Political affiliation factors into choosing where to live, Stanford expert says
Stanford scholar Iris Hui found that political party affiliation can change desirability of a residential location by as much as 20 percent. As a result, legislative districts may become more lopsided, creating more partisan legislatures.
People who identify as either Democrat or Republican desire neighborhoods with people who share their political preferences when they are given that information, according to a new study.
Americans today appear more divided along partisan lines than ever, and this polarization extends to where they choose to live, a Stanford scholar has found.
People who identify as either Democrat or Republican desire neighborhoods with people who share their political preferences when they are given that information, according to a new study by Iris Hui, a Stanford postdoctoral fellow at the Bill Lane Center for the American West.
In an interview, Hui pointed out that the most important factors continue to be safety, amenities, schools and distance to workplaces. Political affiliation serves as a "tiebreaker" of sorts to the more primary reasons for neighborhood choice.
"Depending on the partisan composition, the desirability of a place can increase by 20 percent when respondents are informed the location has a sizeable presence of co-partisans," Hui wrote.
She noted that about the same magnitude of decline (20 percent) in desirability occurs when respondents are told the opposite. And, respondents who report themselves as independents or unaffiliated with either the Democratic or Republican parties do not care as much about neighborhood partisanship, she added.
According to Hui, people make an average of about 12 residence moves across their lifespans. This matters, because when people begin to sort themselves into partisan places – even if partisanship is not a dominant reason – these relocations can exacerbate the lopsidedness of local electoral margins for one party and thereby increase legislative polarization.
Hui's co-author was James Gimpel, a professor of government from the University of Maryland.
'Perceptions of fit'
Hui and Gimpel conducted a national survey experiment of 1,506 adults. Participants were shown four photographs of distinct properties and given information about the neighborhood's socioeconomic and partisan makeup. The idea was to explore how political information affected the way people evaluated the properties.
They found that while political considerations do not trump other concerns in the search for a place to reside, they do matter when all factors are considered. "Respondents who self-identify as either Democrats or Republicans are more likely to prefer properties situated in neighborhoods with a higher co-partisan concentration," they wrote.
The study showed that the final neighborhood choice comes down to "perceptions of fit," based on the appearance of neighborhood and housing and additional information inferred about the characteristics of residents, including political affiliations.
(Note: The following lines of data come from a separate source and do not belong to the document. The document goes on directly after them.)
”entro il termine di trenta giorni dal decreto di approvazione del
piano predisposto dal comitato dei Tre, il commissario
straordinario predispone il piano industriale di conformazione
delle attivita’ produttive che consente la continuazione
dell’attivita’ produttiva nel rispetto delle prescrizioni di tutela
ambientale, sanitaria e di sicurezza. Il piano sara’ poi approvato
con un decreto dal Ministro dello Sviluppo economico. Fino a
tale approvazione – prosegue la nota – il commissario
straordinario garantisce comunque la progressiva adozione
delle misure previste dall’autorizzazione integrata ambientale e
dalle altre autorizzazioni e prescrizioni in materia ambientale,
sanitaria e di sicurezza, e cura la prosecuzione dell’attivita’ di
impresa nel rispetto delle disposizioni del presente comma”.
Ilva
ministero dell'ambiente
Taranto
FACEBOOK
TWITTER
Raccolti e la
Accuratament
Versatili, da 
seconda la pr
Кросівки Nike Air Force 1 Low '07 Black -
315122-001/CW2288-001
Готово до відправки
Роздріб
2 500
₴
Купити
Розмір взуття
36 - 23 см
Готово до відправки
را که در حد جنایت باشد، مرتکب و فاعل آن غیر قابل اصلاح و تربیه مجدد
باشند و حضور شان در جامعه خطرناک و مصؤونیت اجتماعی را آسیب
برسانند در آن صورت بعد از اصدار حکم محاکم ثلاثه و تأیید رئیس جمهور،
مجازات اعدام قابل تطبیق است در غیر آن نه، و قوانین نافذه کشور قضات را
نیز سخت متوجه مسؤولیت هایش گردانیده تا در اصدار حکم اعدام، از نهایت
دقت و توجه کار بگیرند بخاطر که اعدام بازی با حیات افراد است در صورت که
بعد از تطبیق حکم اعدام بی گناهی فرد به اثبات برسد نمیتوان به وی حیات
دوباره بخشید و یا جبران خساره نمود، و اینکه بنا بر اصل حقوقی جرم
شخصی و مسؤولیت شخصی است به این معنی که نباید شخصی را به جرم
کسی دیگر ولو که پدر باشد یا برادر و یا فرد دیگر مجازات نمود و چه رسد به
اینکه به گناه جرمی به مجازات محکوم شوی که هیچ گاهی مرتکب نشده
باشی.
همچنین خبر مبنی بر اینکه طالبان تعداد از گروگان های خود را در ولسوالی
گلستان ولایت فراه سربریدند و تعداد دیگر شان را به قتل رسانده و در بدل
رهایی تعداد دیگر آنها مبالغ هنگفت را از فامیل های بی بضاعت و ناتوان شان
For instance, Hui said, a strong environmentalist may seek higher density housing with access to mass transit, closer to downtown workplaces, and neighbors who share similar transportation and housing preferences.
Hui offered one explanation for this dynamic: "Certainly the impulse to seek out socially supportive living environments is thought to be a function of the desire to avoid the unpleasantness of conflict and disagreement."
She noted that in addition to the physical appearance of a property, people rely on racial composition information as a cue to infer the neighborhood political mix.
"Some respondents could also venture reasonable estimates of political composition just from knowing where the property was located relative to a city's downtown. This experiment clearly suggests that citizens are able to form perceptions and draw inferences about the partisanship of places based on observable socioeconomic markers," wrote Hui.
She said the research shows that Democrats cluster in urban areas and Republicans in rural areas based on attitudes and viewpoints as well as "pre-existing political balance that attracts an influx of co-partisans, while driving away others."
Still, if a Democrat prefers living in a particular rural setting and he discovers he would be a political minority in that community, it would not necessarily cause him to relocate, according to the research. "Yet he would not necessarily pick a more urban location just to live among co-partisans," she wrote.
Effect on legislatures
The findings present real-world implications beyond the neighborhoods themselves, Hui said. As she pointed out, "residential segregation by partisanship" has been increasing since the 1990s and has contributed to legislative polarization – a sort of "Red" vs. "Blue" effect at local, state and federal levels. (Red refers to Republican and Blue to Democrat.)
"Even if a small fraction of partisans make choices on a political basis, the cumulative effect in the long run can greatly augment population differences across space," she said.
But the effect should not be overstated. People are not moving simply for political reasons primarily, she said. At any given time only a modest measure of residential sorting by party occurs. And even the allure of like-minded partisans does not compensate for limited job prospects or bad schools.
"After all, a suburb with a good school district and safe streets is a magnet for citizens of both parties," she said.